Tears of Joy because I have had two weeks of feeling well, and am beginning to re-enter my life
Tears of sadness because I’ve missed a lot of the last 5 years.
Tears of joy because I am excited about what is ahead.
Tears of sadness because I am terrified of the possibility of it all being taken away again at some time. And that is so painful. Every time.
Tears of joy because I get to spend time with my children and enjoy them this weekend and truly be present in the moment without the usual fog of feeling poorly that is so hard to see through.
Tears of sadness because my children reject me right now, because they are afraid too. And these things take time.

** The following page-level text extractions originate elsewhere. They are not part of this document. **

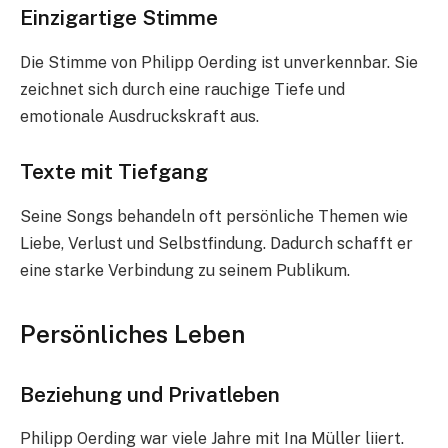
Einzigartige Stimme
Die Stimme von Philipp Oerding ist unverkennbar. Sie
zeichnet sich durch eine rauchige Tiefe und
emotionale Ausdruckskraft aus.
Texte mit Tiefgang
Seine Songs behandeln oft persönliche Themen wie
Liebe, Verlust und Selbstfindung. Dadurch schafft er
eine starke Verbindung zu seinem Publikum.
Persönliches Leben
Beziehung und Privatleben
Philipp Oerding war viele Jahre mit Ina Müller liiert.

As much as I have been trying lately to build my home in the center of being sick and being well because of the fear of moving back into one place or the other, the truth and reality more resembles the swinging from side to side of a pendulum, than it resembles me just sitting/settling on neutral ground. For two weeks I have been resting on the side of being well, and I am thankful for that. Physically, I have been resting there. My emotions are still swinging back and forth with the remaining momentum, as are my actions, choices, and plans for the days to come. This morning I am flooded with all of the emotion that I have been pushing inside.
Tears of sadness, tears of joy.
Because the truth is, this is the hardest season I have ever been in. And the truth is that somewhere along the road I lost the damn instruction manual. So it is just me now making up the rules, taking next steps. And it always feels that there is so much on the line if I make the wrong move. But one foot in front of the other is the best I can do. So here I go again.